Add some statistics.

2020-03-03 16:49:52 +01:00 · 2020-03-03 16:49:52 +01:00 · c6109c30f3
commit c6109c30f3
parent c9a433486f
1 changed files with 18 additions and 2 deletions
--- a/data/lm/generate_lm.py
+++ b/data/lm/generate_lm.py
@ -24,13 +24,29 @@ def convert_and_filter_topk(args):
                file_out.write(line_lower)

    # Save top-k words
-    print('\nSaving top {} words'.format(args.top_k))
-    vocab_str = '\n'.join(word for word, count in counter.most_common(args.top_k))

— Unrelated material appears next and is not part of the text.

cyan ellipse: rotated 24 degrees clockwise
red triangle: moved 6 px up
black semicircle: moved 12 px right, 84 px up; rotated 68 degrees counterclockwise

+    print('\nSaving top {} words ...'.format(args.top_k))
+    top_counter = counter.most_common(args.top_k)
+    vocab_str = '\n'.join(word for word, count in top_counter)
    vocab_path = 'vocab-{}.txt'.format(args.top_k)

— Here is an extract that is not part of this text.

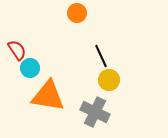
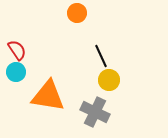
cyan circle: moved 14 px left, 4 px down
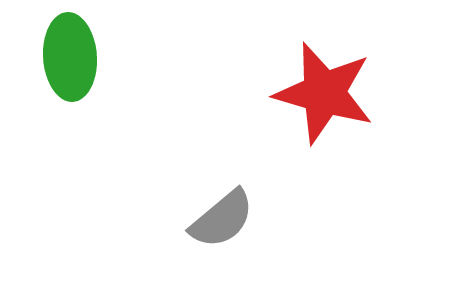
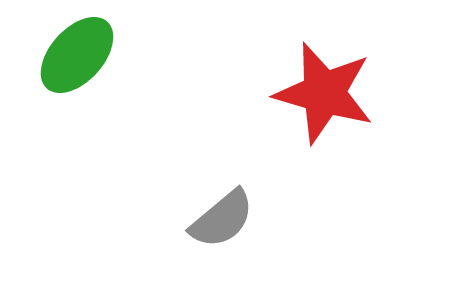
green ellipse: moved 7 px right, 2 px up; rotated 46 degrees clockwise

    vocab_path = os.path.join(args.output_dir, vocab_path)
    with open(vocab_path, 'w+') as file:
        file.write(vocab_str)

+    print('\nCalculating word statistics ...'.format(args.top_k))
+    total_words = sum(counter.values())
+    print('  Your text file has {} words in total'.format(total_words))
+    print('  It has {} unique words'.format(len(counter)))
+    top_words_sum = sum(count for word, count in top_counter)
+    word_fraction = (top_words_sum / total_words) * 100
+    print('  Your top-{} words are {:.4f} percent of all words'.format(args.top_k, word_fraction))
+    print('  Your most common word "{}" occurred {} times'.format(*top_counter[0]))
+    last_word, last_count = top_counter[-1]
+    print('  The least common word in your top-k is "{}" with {} times'.format(last_word, last_count))
+    for i, (w, c) in enumerate(reversed(top_counter)):
+        if c > last_count:
+            print('  The first word with {} occurrences is "{}" at place {}'.format(c, w, len(top_counter) - 1 - i))
+            break
+
    return data_lower, vocab_str